Tout au bout de juin

Il n’a pas grand-chose d’autre à faire qu’à être ce qu’il est pour que je l’aime toujours autant. Cette année encore, il a tenu ses promesses. Mon mois de juin.

Il n’y a pas eu de course folle, on a simplement suivi le trottoir, et c’est là, tout au bout qu’on a trouvé  des sourires, des mains qui frappent sous les immenses platanes aux feuilles frissonnantes, des pointes de pieds qui se tendent et s’appliquent sur le goudron qui prend l’odeur des jours de chaleur, des foulards rouges autour des cous et des cheveux mouillés sur les nuques, des greens illuminés, et une médaille d’or par équipe, des retrouvailles et des embrassades, des conversations en plein soleil et d’autres sous la pluie, il y a eu les tâches de rousseur de Mlle M et les trois mousquetaires dans la baignoire et puis la voix de Mister T sur le répondeur, pour l’anniversaire de Miss Lily.

Nous avons dit au-revoir à Sylvie, l’AVS de Mister T, son chignon impeccable et la tenue jaune citron qui lui va à ravir. J’aurais pu me rouler dans la pommade qu’elle appliquait sur ma peau avec application, devant la grille à 8h24. C’était une pommade qui me parlait d’un petit garçon formidable, qui lui avait donné la plus belle leçon de courage de toute sa vie, un petit garçon respectueux et aimant. Je lui ai dit que je n’y étais pour rien, que c’était tout lui, ça, et rien que lui. J’ai rajouté « absolument pour rien » et j’ai coulé un regard vers lui, qui s’échappait pour retrouver les copains. Elle a souri, a posé sa main sur mon épaule. Une larme s’est échappée de mon oeil gauche et a coulé de derrière le verre de mes lunettes de soleil.  Je ne l’ai pas essuyée et l’ai laissée se fracasser sur mon sourire qui n’a pas flanché une seconde.

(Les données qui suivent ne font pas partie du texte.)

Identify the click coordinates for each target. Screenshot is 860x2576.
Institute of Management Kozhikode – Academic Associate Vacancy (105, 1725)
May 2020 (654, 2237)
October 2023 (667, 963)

Mon sourire a de la bouteille.

Et puis, nous avons retrouvé les maîtresses d’avant. Il y a eu Véronique, la première maîtresse de Mister T, celle qui, alors qu’il avait 5 ans et n’était jamais allé à l’école, lui a appris en accéléré ce que les autres apprennent en trois ans : écrire les lettres et son prénom, déchiffrer quelques mots, vivre avec les autres, oser parler devant ses camarades alors qu’un an avant il ne comprenait pas un mot de français, rester assis et écouter, devenir élève, comme ils disent et attendre que maman arrive, sans s’inquiéter qu’elle ne le fasse pas. Véronique qui s’est avancée timidement vers nous « j’avais peur de ne jamais vous revoir » a t-elle dit avec un sourire bancale. Elle a serré ma main « il y a des enfants qu’on ne veut pas oublier » a t-elle soufflé. Il y a eu la maîtresse de CP et CE1, celle qui avait voulu le garder pour lui éviter de perdre trois mois avant que l’autre maître ne comprenne son fonctionnement. Son sourire et son « mon dieu qu’il a grandi! ». J’ai bien vu qu’il avait toujours une bonne tête de moins que les autres, mais le sourire de Mister T valait tous mes silences. Et puis il y eu tous les copains qui ne voulaient pas croire que nous avions fait le chemin rien que pour les voir. Ils avaient raison, mais, là encore, mon silence était de bon aloi.

Vendredi nous dirons au-revoir au maître. J’accrocherai encore une fois mon sourire avec de la colle forte, pour qu’il tienne bien en place. Je lui dirai « merci pour tout » parce que je ne sais rien dire d’autre, les mots restent coincés dans ma gorge et la voix qui résonne à mes oreilles est trop souvent celle d’une personne que je ne connais pas. Le « tout » est immense : la confiance en lui, la sérénité, les apprentissages au-delà du scolaire. Il y aura le merci pour avoir fait de lui ce petit garçon qui n’a plus peur de grand-chose et surtout pas d’essayer, de se tromper, de tomber et de se relever. Ce petit garçon pas tout à fait comme les autres, intégré tout fait comme les autres, auquel on demande autant qu’aux autres, parfois, un peu plus, même. Ce petit garçon qui attend avec impatience la randonnée à vélo de jeudi en regardant les nuages. Ce petit garçon qui n’est plus vraiment petit, à croire qu’ici, le temps passe deux fois plus vite qu’ailleurs.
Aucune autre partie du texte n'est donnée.